• [Exercise inputs]
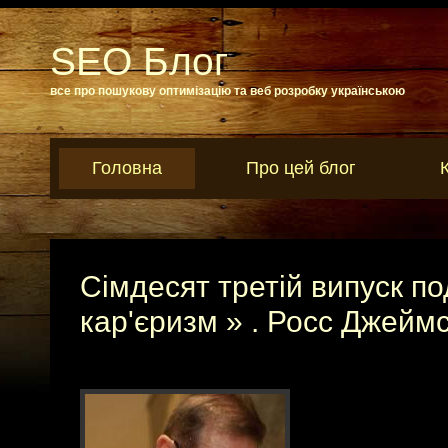
SEO Блог
все про пошукову оптимізацію та веб розробку українською
Головна
Про цей блог
Сімдесят третій випуск по
кар'єризм » . Росс Джеймс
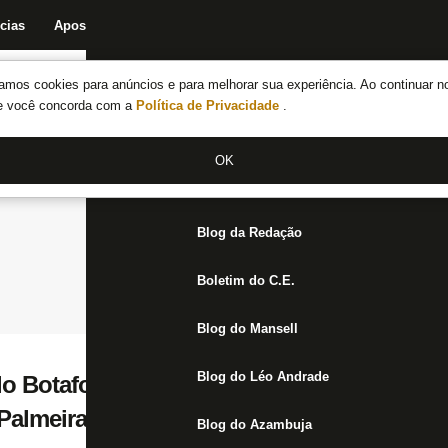
cias
Apostas
Fórum
Blog da Redação
Boletim do C.E.
Fechar menu principal
amos cookies para anúncios e para melhorar sua experiência. Ao continuar n
Notícias do Botafogo
te você concorda com a
Política de Privacidade
.
Fórum
OK
Jogos
Blog da Redação
Boletim do C.E.
Blog do Mansell
Blog do Léo Andrade
lo Botafogo, Erik anotou o número de gols
 Palmeiras
Blog do Azambuja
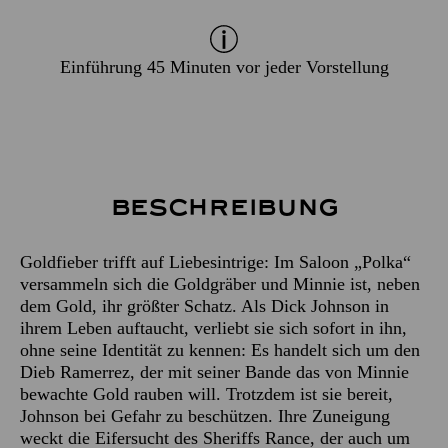
Einführung 45 Minuten vor jeder Vorstellung
Beschreibung
Goldfieber trifft auf Liebesintrige: Im Saloon „Polka“
versammeln sich die Goldgräber und Minnie ist, neben
dem Gold, ihr größter Schatz. Als Dick Johnson in
ihrem Leben auftaucht, verliebt sie sich sofort in ihn,
ohne seine Identität zu kennen: Es handelt sich um den
Dieb Ramerrez, der mit seiner Bande das von Minnie
bewachte Gold rauben will. Trotzdem ist sie bereit,
Johnson bei Gefahr zu beschützen. Ihre Zuneigung
weckt die Eifersucht des Sheriffs Rance, der auch um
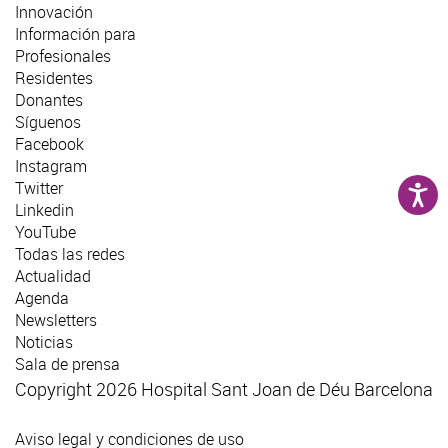
Innovación
Información para
Profesionales
Residentes
Donantes
Síguenos
Facebook
Instagram
Twitter
Linkedin
YouTube
Todas las redes
Actualidad
Agenda
Newsletters
Noticias
Sala de prensa
Copyright 2026 Hospital Sant Joan de Déu Barcelona
Aviso legal y condiciones de uso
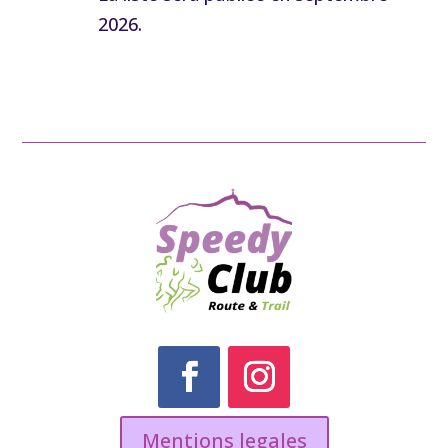
2026.
Mentions legales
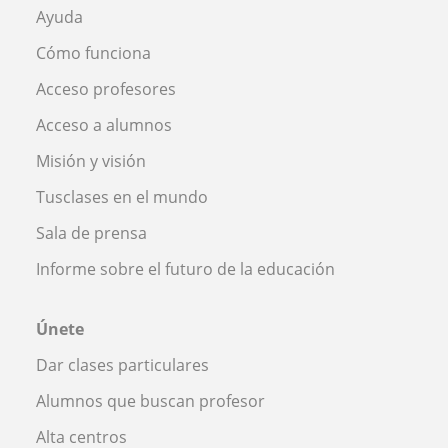
Ayuda
Cómo funciona
Acceso profesores
Acceso a alumnos
Misión y visión
Tusclases en el mundo
Sala de prensa
Informe sobre el futuro de la educación
Únete
Dar clases particulares
Alumnos que buscan profesor
Alta centros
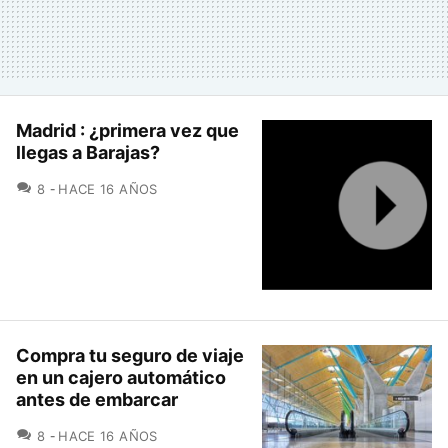
Madrid : ¿primera vez que
llegas a Barajas?
COMENTARIOS
8
HACE 16 AÑOS
Compra tu seguro de viaje
en un cajero automático
antes de embarcar
COMENTARIOS
8
HACE 16 AÑOS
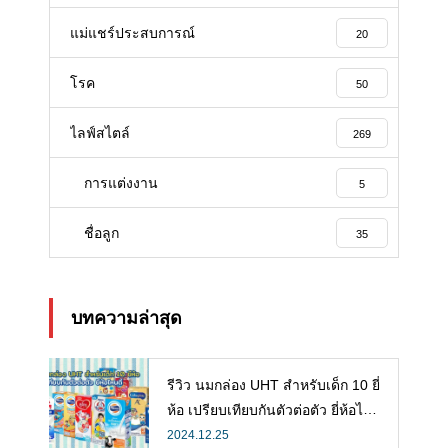
แม่แชร์ประสบการณ์
20
โรค
50
ไลฟ์สไตล์
269
การแต่งงาน
5
ชื่อลูก
35
บทความล่าสุด
รีวิว นมกล่อง UHT สำหรับเด็ก 10 ยี่
ห้อ เปรียบเทียบกันตัวต่อตัว ยี่ห้อไห
นดี พร้อมแนะวิธีการเลือกนมกล่องใ
2024.12.25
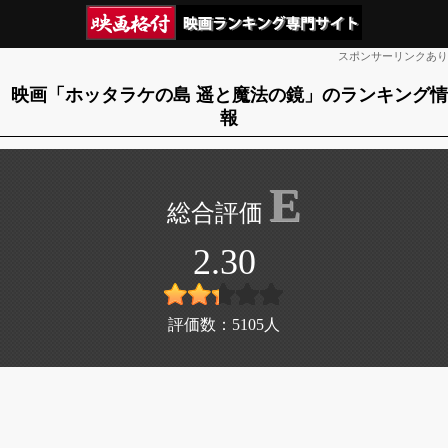
スポンサーリンクあり
映画「ホッタラケの島 遥と魔法の鏡」のランキング情
報
E
2.30
評価数：
5105
人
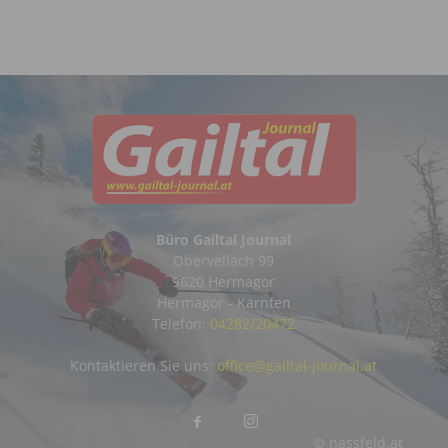
Büro Gailtal Journal
Obervellach 99
9620 Hermagor
Hermagor - Kärnten
Telefon:
04282/20472
Kontaktieren Sie uns:
office@gailtal-journal.at
© nassfeld.at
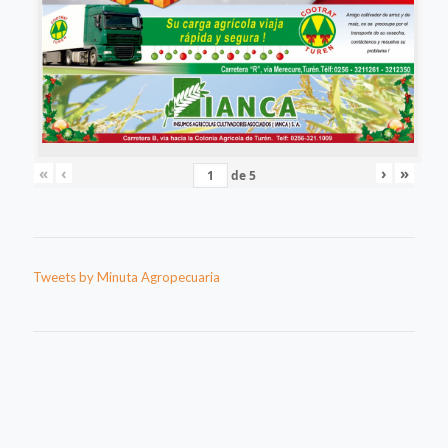
«
‹
›
»
de
5
Tweets by Minuta Agropecuaria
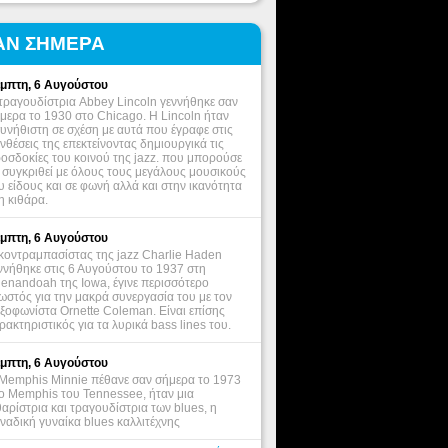
ΑΝ ΣΗΜΕΡΑ
μπτη, 6 Αυγούστου
τραγουδίστρια Abbey Lincoln γεννήθηκε σαν
μερα το 1930 στο Chicago. Η Lincoln ήταν
υνήθιστη σε σχέση με αυτά που έγραφε στις
νθέσεις της επεκτείνοντας δημιουργικά τις
οσδοκίες του κοινού της jazz. που μπορούσε
 συγκριθεί με όλους τους μεγάλους μουσικούς
υ είδους και σε φωνή αλλά και στην ικανότητα
η κιθάρα.
μπτη, 6 Αυγούστου
κοντραμπασίστας της jazz Charlie Haden
ννήθηκε στις 6 Αυγούστου το 1937 στη
enandoah της Iowa, έγινε περισσότερο
ωστός για την μακρά συνεργασία του με τον
ξοφωνίστα Ornette Coleman. Είναι επίσης
ρακτηριστικός για τα λυρικά bass lines του.
μπτη, 6 Αυγούστου
Memphis Minnie πέθανε σαν σήμερα το 1973
ο Memphis του Tennessee, ήταν μια
θαρίστρια και τραγουδίστρια των blues, η
ναδική γυναίκα blues καλλιτέχνης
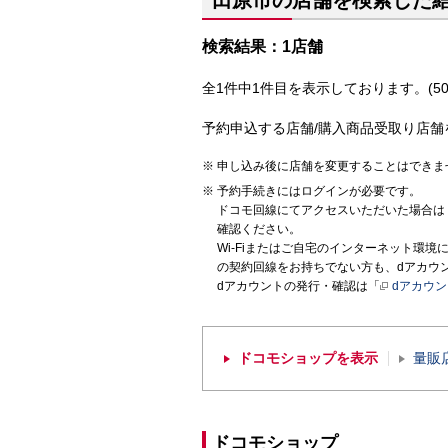
田原市の店舗を検索した
検索結果：1店舗
全1件中1件目を表示しております。(50
予約申込する店舗/購入商品受取り店舗
申し込み後に店舗を変更することはできま
予約手続きにはログインが必要です。
ドコモ回線にてアクセスいただいた場合は
確認ください。
Wi-Fiまたはご自宅のインターネット環
の契約回線をお持ちでない方も、dアカウ
dアカウントの発行・確認は「
dアカウ
ドコモショップを表示
量販
ドコモショップ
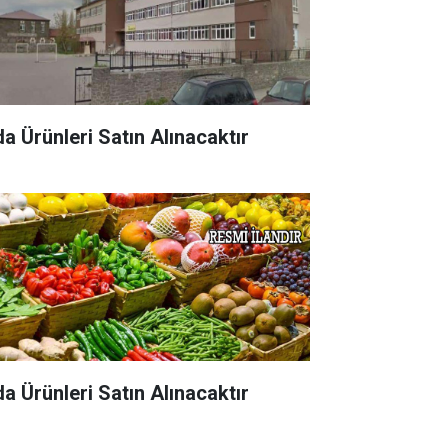
da Ürünleri Satın Alınacaktır
da Ürünleri Satın Alınacaktır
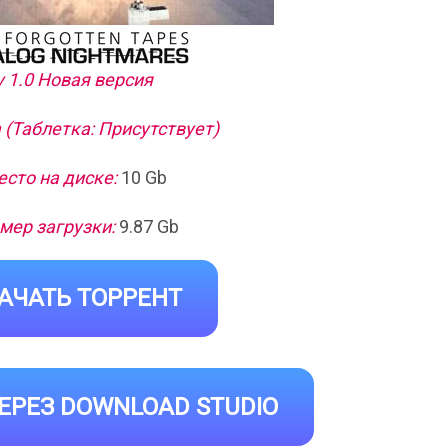
v 1.0 Новая версия
 (Таблетка: Присутствует)
сто на диске:
10 Gb
мер загрузки:
9.87 Gb
АЧАТЬ ТОРРЕНТ
ЕРЕЗ DOWNLOAD STUDIO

• [Aim of the task] The expected output is the full material above, unaltered, with pictures removed.

• [Answer for the task]
SEO Блог
все про пошукову оптимізацію та веб розробку українською
Головна
Про цей блог
Сімдесят третій випуск по
кар'єризм » . Росс Джеймс
cias
Apostas
Fórum
Blog da Redação
Boletim do C.E.
Fechar menu principal
amos cookies para anúncios e para melhorar sua experiência. Ao continuar n
Notícias do Botafogo
te você concorda com a
Política de Privacidade
.
Fórum
OK
Jogos
Blog da Redação
Boletim do C.E.
Blog do Mansell
Blog do Léo Andrade
lo Botafogo, Erik anotou o número de gols
 Palmeiras
Blog do Azambuja
Einführung 45 Minuten vor jeder Vorstellung
Beschreibung
Goldfieber trifft auf Liebesintrige: Im Saloon „Polka“
versammeln sich die Goldgräber und Minnie ist, neben
dem Gold, ihr größter Schatz. Als Dick Johnson in
ihrem Leben auftaucht, verliebt sie sich sofort in ihn,
ohne seine Identität zu kennen: Es handelt sich um den
Dieb Ramerrez, der mit seiner Bande das von Minnie
bewachte Gold rauben will. Trotzdem ist sie bereit,
Johnson bei Gefahr zu beschützen. Ihre Zuneigung
weckt die Eifersucht des Sheriffs Rance, der auch um
Innovación
Información para
Profesionales
Residentes
Donantes
Síguenos
Facebook
Instagram
Twitter
Linkedin
YouTube
Todas las redes
Actualidad
Agenda
Newsletters
Noticias
Sala de prensa
Copyright 2026 Hospital Sant Joan de Déu Barcelona
Aviso legal y condiciones de uso
2026.
Mentions legales
Ayuda
Cómo funciona
Acceso profesores
Acceso a alumnos
Misión y visión
Tusclases en el mundo
Sala de prensa
Informe sobre el futuro de la educación
Únete
Dar clases particulares
Alumnos que buscan profesor
Alta centros
Madrid : ¿primera vez que
llegas a Barajas?
COMENTARIOS
8
HACE 16 AÑOS
Compra tu seguro de viaje
en un cajero automático
antes de embarcar
COMENTARIOS
8
HACE 16 AÑOS
แม่แชร์ประสบการณ์
20
โรค
50
ไลฟ์สไตล์
269
การแต่งงาน
5
ชื่อลูก
35
บทความล่าสุด
รีวิว นมกล่อง UHT สำหรับเด็ก 10 ยี่
ห้อ เปรียบเทียบกันตัวต่อตัว ยี่ห้อไห
นดี พร้อมแนะวิธีการเลือกนมกล่องใ
2024.12.25
スポンサーリンクあり
映画「ホッタラケの島 遥と魔法の鏡」のランキング情
報
E
2.30
評価数：
5105
人
Büro Gailtal Journal
Obervellach 99
9620 Hermagor
Hermagor - Kärnten
Telefon:
04282/20472
Kontaktieren Sie uns:
office@gailtal-journal.at
© nassfeld.at
«
‹
›
»
de
5
Tweets by Minuta Agropecuaria
ΑΝ ΣΗΜΕΡΑ
μπτη, 6 Αυγούστου
τραγουδίστρια Abbey Lincoln γεννήθηκε σαν
μερα το 1930 στο Chicago. Η Lincoln ήταν
υνήθιστη σε σχέση με αυτά που έγραφε στις
νθέσεις της επεκτείνοντας δημιουργικά τις
οσδοκίες του κοινού της jazz. που μπορούσε
 συγκριθεί με όλους τους μεγάλους μουσικούς
υ είδους και σε φωνή αλλά και στην ικανότητα
η κιθάρα.
μπτη, 6 Αυγούστου
κοντραμπασίστας της jazz Charlie Haden
ννήθηκε στις 6 Αυγούστου το 1937 στη
enandoah της Iowa, έγινε περισσότερο
ωστός για την μακρά συνεργασία του με τον
ξοφωνίστα Ornette Coleman. Είναι επίσης
ρακτηριστικός για τα λυρικά bass lines του.
μπτη, 6 Αυγούστου
Memphis Minnie πέθανε σαν σήμερα το 1973
ο Memphis του Tennessee, ήταν μια
θαρίστρια και τραγουδίστρια των blues, η
ναδική γυναίκα blues καλλιτέχνης
田原市の店舗を検索した
検索結果：1店舗
全1件中1件目を表示しております。(50
予約申込する店舗/購入商品受取り店舗
申し込み後に店舗を変更することはできま
予約手続きにはログインが必要です。
ドコモ回線にてアクセスいただいた場合は
確認ください。
Wi-Fiまたはご自宅のインターネット環
の契約回線をお持ちでない方も、dアカウ
dアカウントの発行・確認は「
dアカウ
ドコモショップを表示
量販
ドコモショップ
da Ürünleri Satın Alınacaktır
da Ürünleri Satın Alınacaktır
v 1.0 Новая версия
 (Таблетка: Присутствует)
сто на диске:
10 Gb
мер загрузки:
9.87 Gb
АЧАТЬ ТОРРЕНТ
ЕРЕЗ DOWNLOAD STUDIO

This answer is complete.